The orchestrator delegates tasks to the appropriate agents.

#### Example

In [None]:
from smolagents import CodeAgent, InferenceClientModel, WebSearchTool, UserInputTool

model = InferenceClientModel(model_id="Qwen/Qwen2.5-Coder-32B-Instruct")

web_agent = CodeAgent(
   tools=[WebSearchTool()],
   model=model,
   name="web_search_agent",
   description="Runs web searches for you. Provide a query."
)

user_agent = CodeAgent(
   tools=[UserInputTool()],
   model=model,
   name="user_agent",
   description="Interacts with the user to understand their requests."
)

memory_agent = CodeAgent(
   tools=[],
   model=model,
   name="memory_agent",
   description="Stores and retrieves information as needed."
)

code_agent = CodeAgent(
   tools=[],
   model=model,
   name="code_agent",
   description="Executes Python code to perform computational tasks."
)

manager_agent = CodeAgent(
   tools=[],
   model=model,
   managed_agents=[web_agent, user_agent, memory_agent, code_agent]
)

manager_agent.run("Who is the CEO of Hugging Face?")
manager_agent.run("What is the capital of France?")
manager_agent.run("Remember that my favorite color is blue.")

### 7.7 Problems

1. **AI-Agents do not truly plan:** They only output a “thought” message before generating an action or code, but this does not necessarily mean they are actually planning or reasoning.

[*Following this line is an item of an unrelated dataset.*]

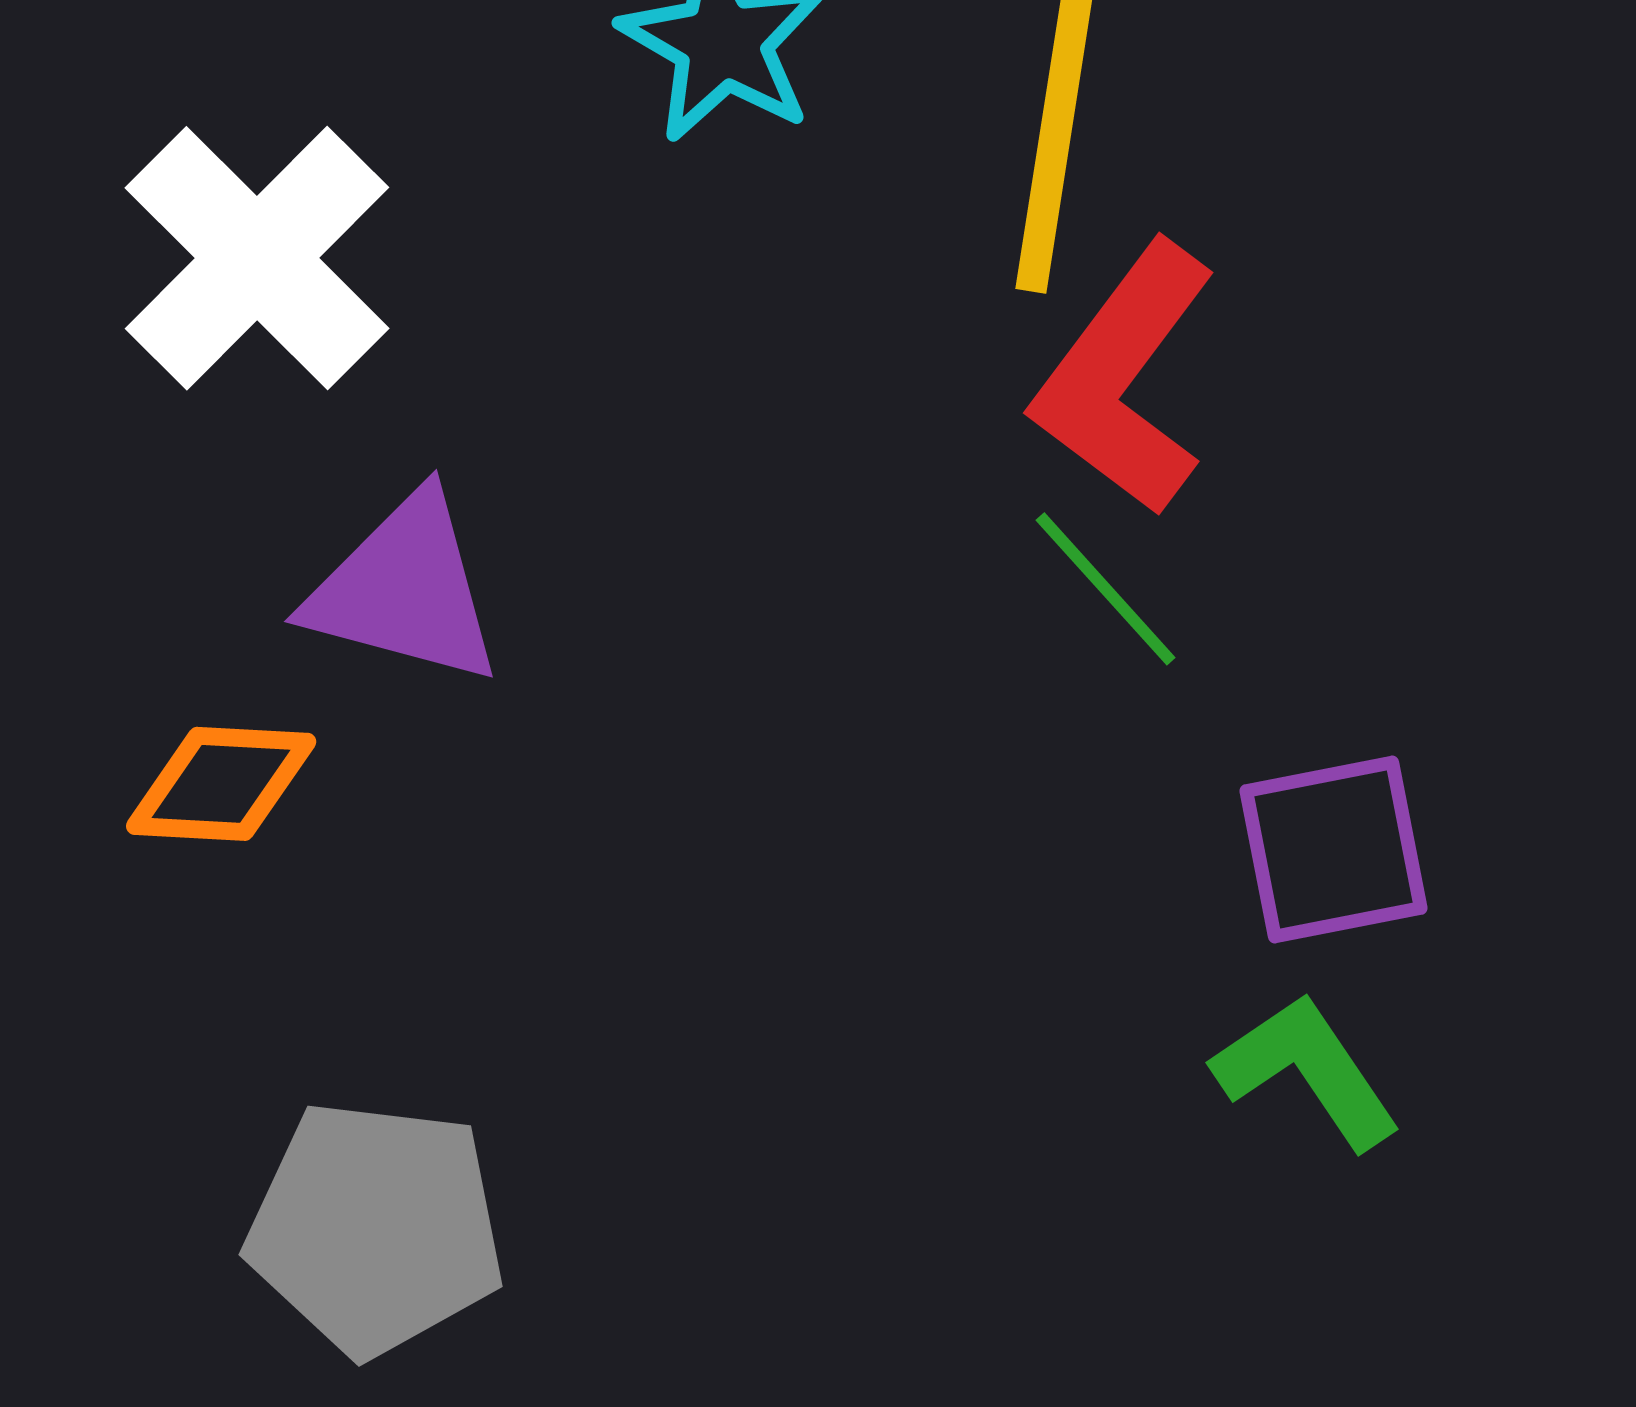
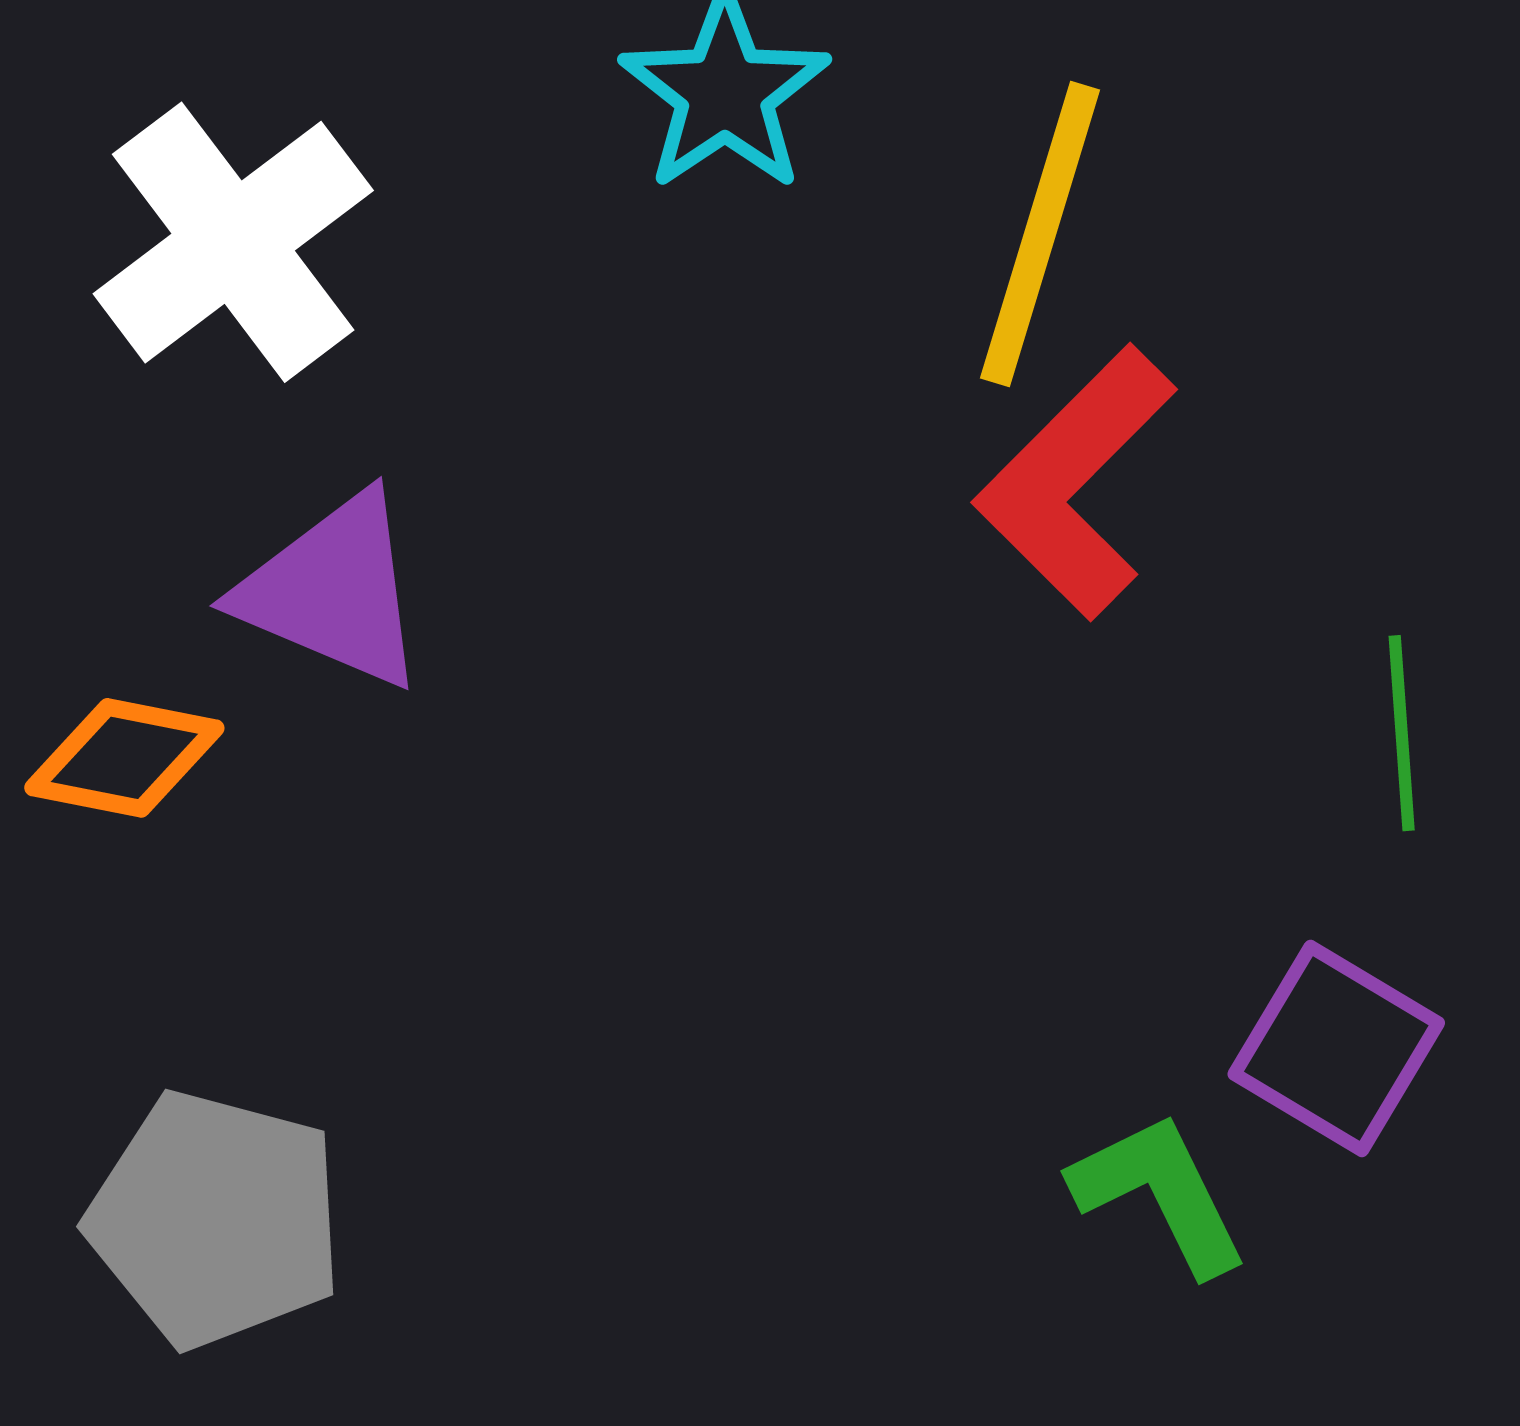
green line: (1106, 589) -> (1402, 733), moved, turned 30
purple square: (1334, 850) -> (1336, 1049), moved, turned 34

2. **AI agents attempt tasks they cannot perform:** They try to execute actions they are not capable of handling.

3. **Lack of fallback policies:** When executing tool calls, if the model generates an incorrect json, errors occur because no fallback or recovery mechanisms exist.

4. **Potential infinite loops:** As seen in some code executions or tool-calling sequences, ReAct-style loops of “thought, action, observation” can continue indefinitely.

5. **Difficulty handling complex tasks:** How can these systems manage complex tasks? Can they genuinely reason?